0 Comments

January 26, 2020

Sorting the data is always a resource-intensive operation. Therefore, using the PROC SORT procedure efficiently can save you both time and computing resources.

There are a number of options associated with PROC SORT that can be used not only to control the performance and capabilities of the procedure but also to the resulting data set.

The NODUPREC Option in Proc Sort

The NODUPREC option (as well as its aliases NODUPLICATES and NODUP) is used far too often.

You might think that using this option will remove all duplicate observations, and although this is what it nominally is supposed to do, it does not necessarily cause PROC SORT to remove all duplicate observations.

In fact, it only removes duplicate observations that are adjacent after sorting.

When the sorting process results in a data set in which duplicate observations are not next to each other (they do not come one after the other sequentially), they will not be detected and the duplicate observation(s) will not be removed.

data SortExample;
input Subject visit labdt:mmddyy8. sodium chloride;
format labdt mmddyy8.;
datalines;
200 1 07/06/2006 140 103
200 2 07/13/2006 144 106
200 1 07/06/2006 140 103
200 4 07/13/2006 140 103
200 4 07/13/2006 140 103
200 5 07/07/2006 142 104
;
run;
Proc Sort
Input dataset
proc sort data=SortExample out=sorted noduprecs;
by subject;
run;
Proc Sort

The row Observation number 4 is removed and a NOTE in the log is written.
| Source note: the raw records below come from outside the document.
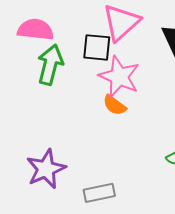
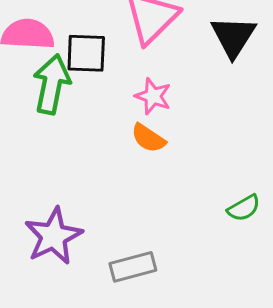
black square: (97, 47) -> (86, 53), moved
pink star: (119, 77) -> (153, 96), size x0.6

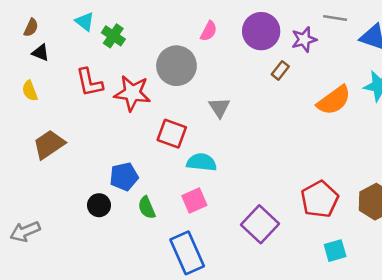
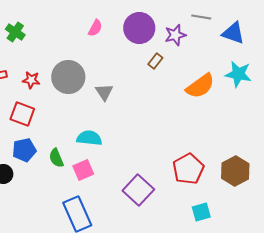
gray circle: (176, 66) -> (68, 77), moved
red star: (132, 93) -> (31, 80), size x0.6
red square: (172, 134) -> (22, 114), moved
green semicircle: (147, 208) -> (56, 158), moved

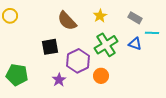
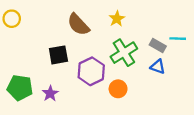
gray rectangle: (135, 18) -> (158, 46), moved
blue triangle: (135, 44) -> (158, 67), moved
purple star: (59, 80) -> (50, 93), moved

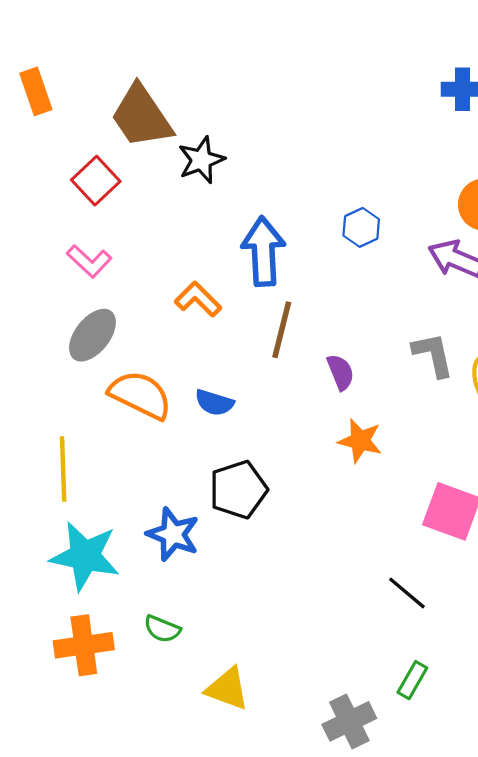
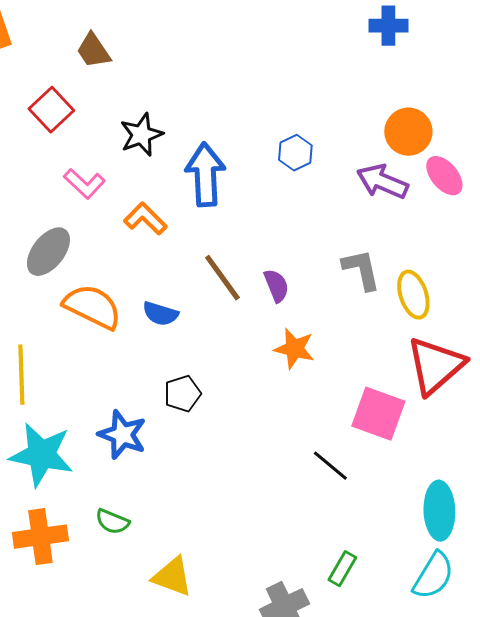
brown trapezoid: (141, 116) -> (93, 51), size x0.6
black star: (201, 160) -> (141, 135), moved
pink L-shape: (89, 261) -> (84, 184), moved
brown line: (282, 330) -> (222, 278), moved, turned -50
black pentagon: (238, 490) -> (182, 394), size x0.7
black line: (407, 593) -> (330, 466), moved

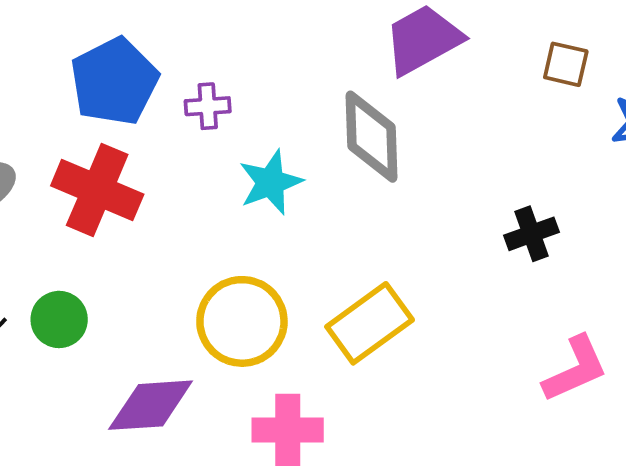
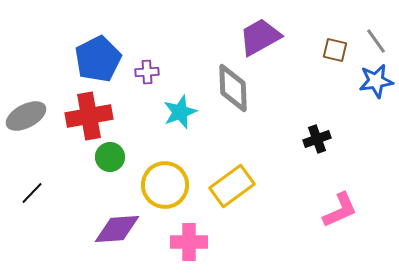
red cross: (97, 190) -> (89, 116), turned -33
green circle: (59, 319) -> (110, 157), moved

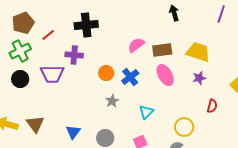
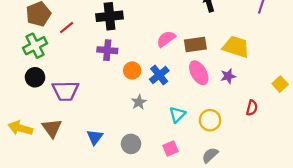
purple cross: (74, 55) -> (107, 50), moved
purple trapezoid: (52, 74) -> (65, 91), moved
purple star: (199, 78) -> (228, 76), moved
yellow circle: (184, 127) -> (210, 120), moved

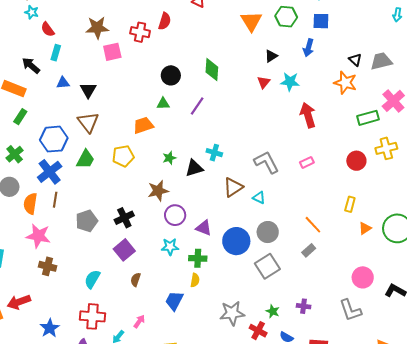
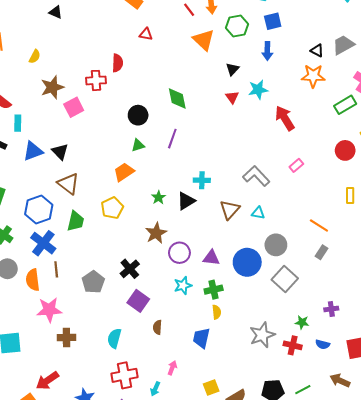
blue triangle: (63, 83) -> (33, 151), size x1.5

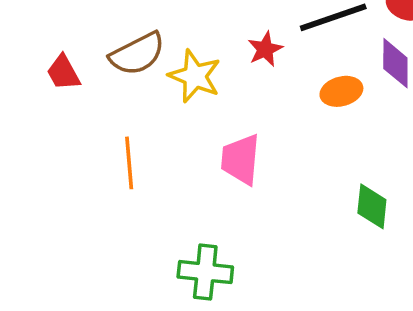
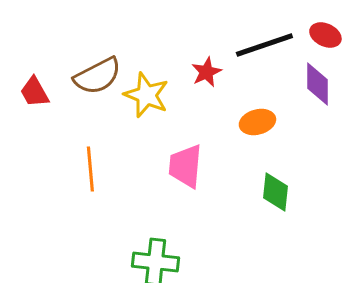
orange ellipse: (341, 91) -> (257, 122), moved
green diamond: (372, 206) -> (275, 192), moved

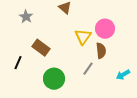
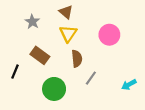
gray star: (26, 17) -> (32, 22), moved
yellow triangle: (83, 37) -> (68, 34), moved
brown semicircle: (101, 51) -> (77, 59), moved

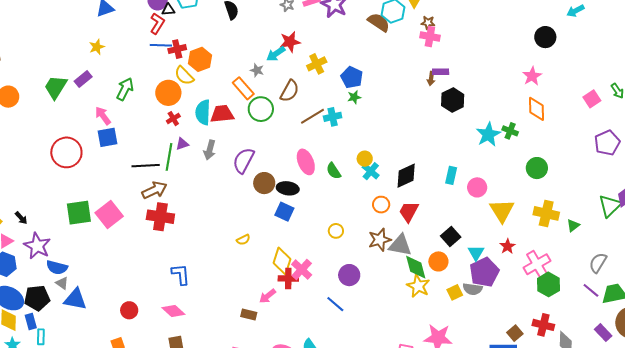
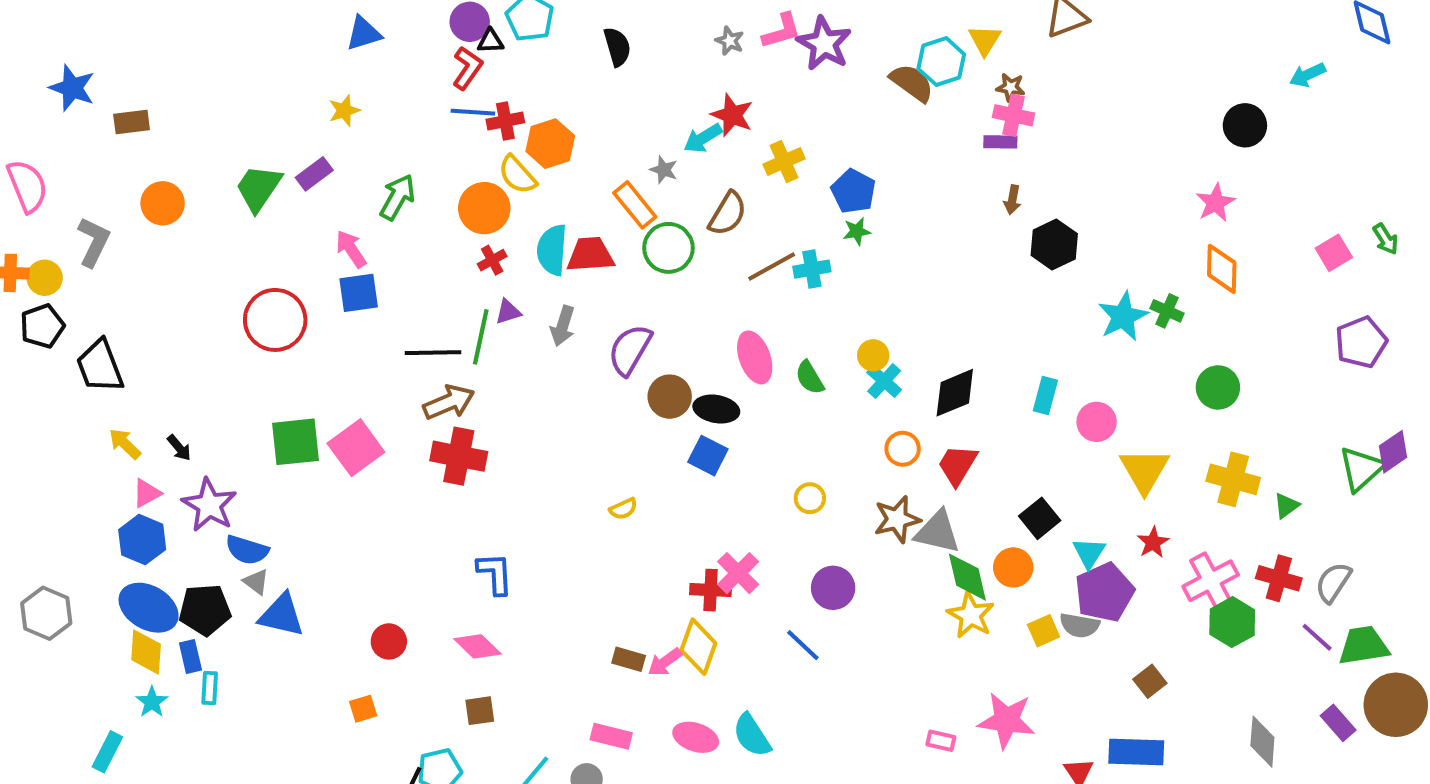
red star: (290, 42) -> (732, 115), turned 30
purple rectangle: (441, 72) -> (1000, 142), moved
yellow diamond: (282, 261) -> (698, 647), moved
pink arrow: (268, 296) -> (665, 662), moved
red cross: (543, 325) -> (1279, 578), moved
brown square: (515, 333) -> (1150, 681), moved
Observation number 1 and 3 are also duplicate but ignored by the option.

NOTE: There were 6 observations read from the data set WORK.SORTEXAMPLE.
NOTE: 1 duplicate observations were deleted.
NOTE: The data set WORK.SORTED has 5 observations and 5 variables.

When key fields in the BY statement are sufficient to form a primary key that can uniquely identify the observations within a BY group, it will make the NODUPREC option work as we would hope that it would.

In the previous example if we include BY statement with VISIT and LABDT as
well as SUBJECT, the duplicate record will be removed.

proc sort data=SortExample out=sorted noduprecs;
by subject visit labdt;
run;

You may also specify the _all_ option, which will remove the duplicate rows.

NOTE: There were 6 observations read from the data set WORK.SORTEXAMPLE.
NOTE: 2 duplicate observations were deleted.
NOTE: The data set WORK.SORTED has 4 observations and 5 variables.

NODUPKEY and DUPOUT

The NODUPKEY option checks and eliminates observations with duplicate BY values keeping only the first occurrence in the BY group.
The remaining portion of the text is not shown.